Add my storyBiography contributed by Mari Walker
Son of Stanley Charles and Millecent Roslyn Genders, of Nailsworth, South Australia.
F/O David Genders was serving with No. 22 Squadron. On 27 February 1945 Beaufighter A8-135 was one of four aircraft detailed to attack Isimoe Bridge near Gorontalo in the Northern Celebes. Immediately after releasing bombs at the end of a shallow dive, the aircraft struck a tree and crashed into the ground, disintegrating on impact. F/O Genders was the navigator. The pilot, Squadron Leader J. Holloway, was killed in the crash and F/O Genders suffered a broken leg. F/O Genders was captured by the Japanese and was eventually taken to Singkang which was a journey of several hundred miles over rough mountain roads. F/O Genders’ body was never found but from various interrogations with the Japanese, it is believed that F/O Genders died from blood poisoning and was cremated. His actual date of death was undetermined but his death was officially presumed to have occurred on or after 10 May 1945.

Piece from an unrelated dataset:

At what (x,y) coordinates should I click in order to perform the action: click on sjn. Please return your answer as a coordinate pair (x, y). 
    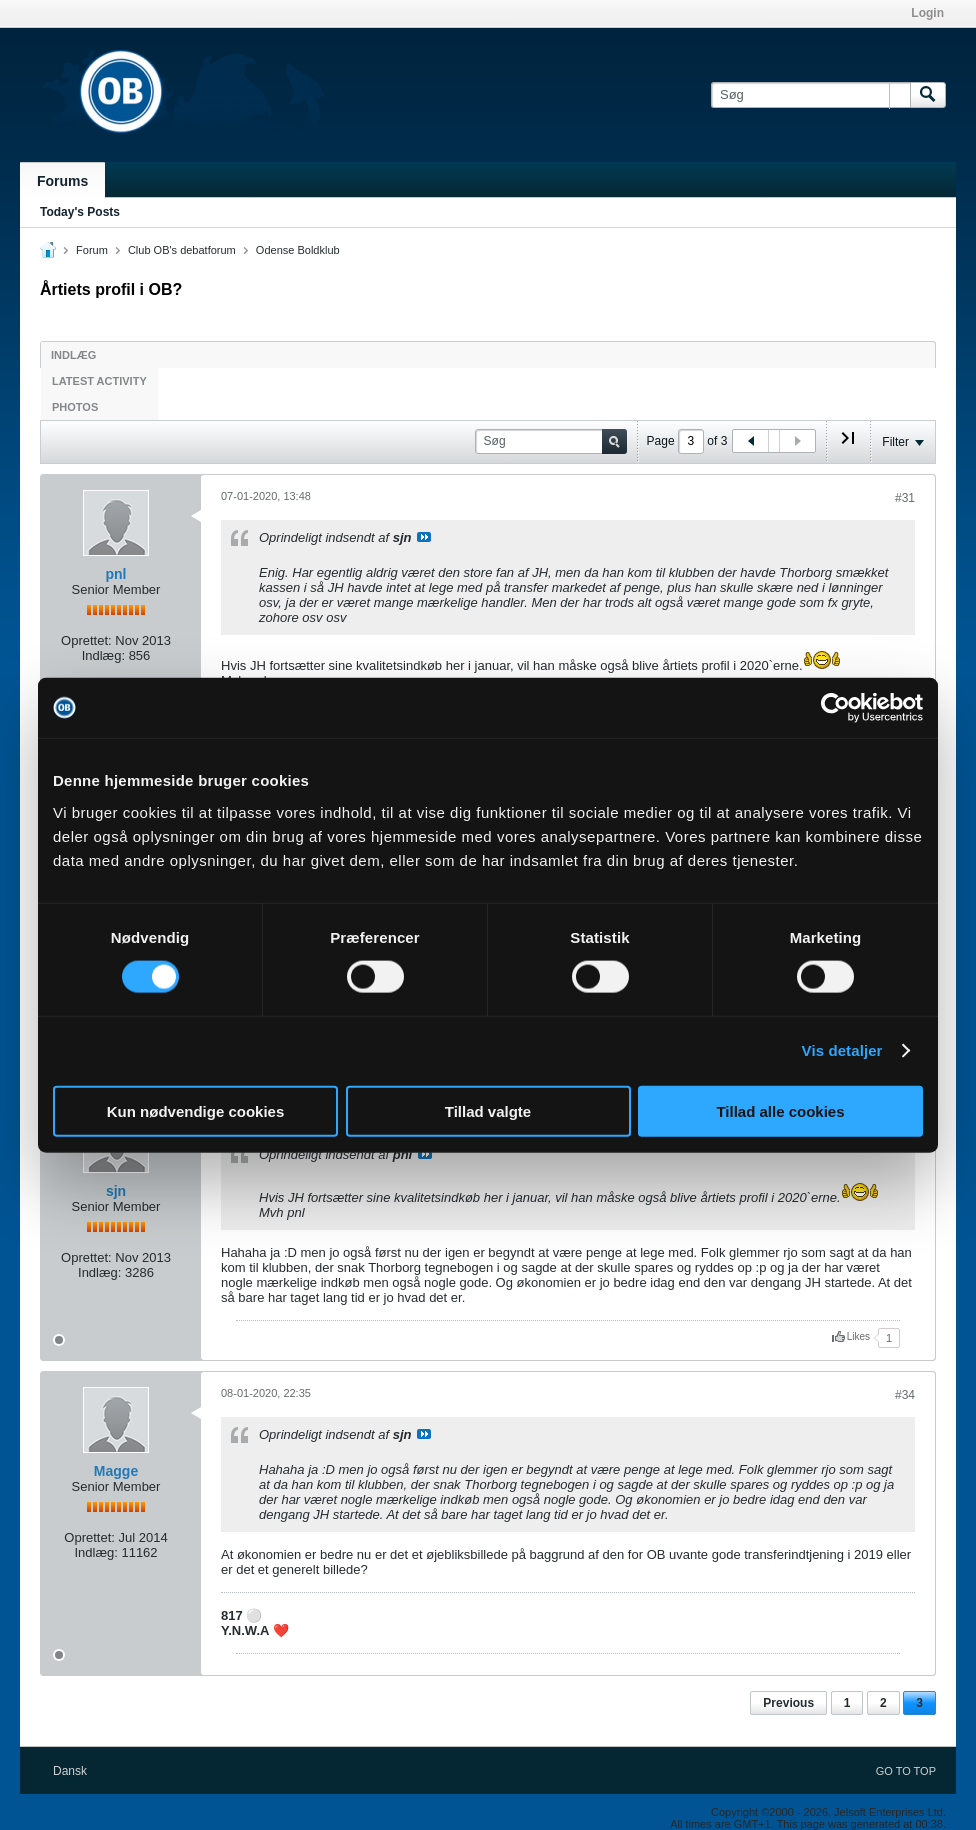     Looking at the image, I should click on (116, 1191).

Information has been received by Mr. S. C. Genders, of the National Bank, Nailsworth, that his son, PO David Eustace Genders, has now been presumed to have died during May, 1945, while a prisoner of war in Japanese hands. The Beaufighter plane, of which he was navigator, crashed over Celebes in operations on February 27, 1945. He survived the crash, but had a broken leg, and died later from septicaemia.
The late Mr. Genders was a grandson of the late Mr. Francis Davison (solicitor) Mount Gambier. His mother, formerly Miss Rosalind Davison, died about three years ago.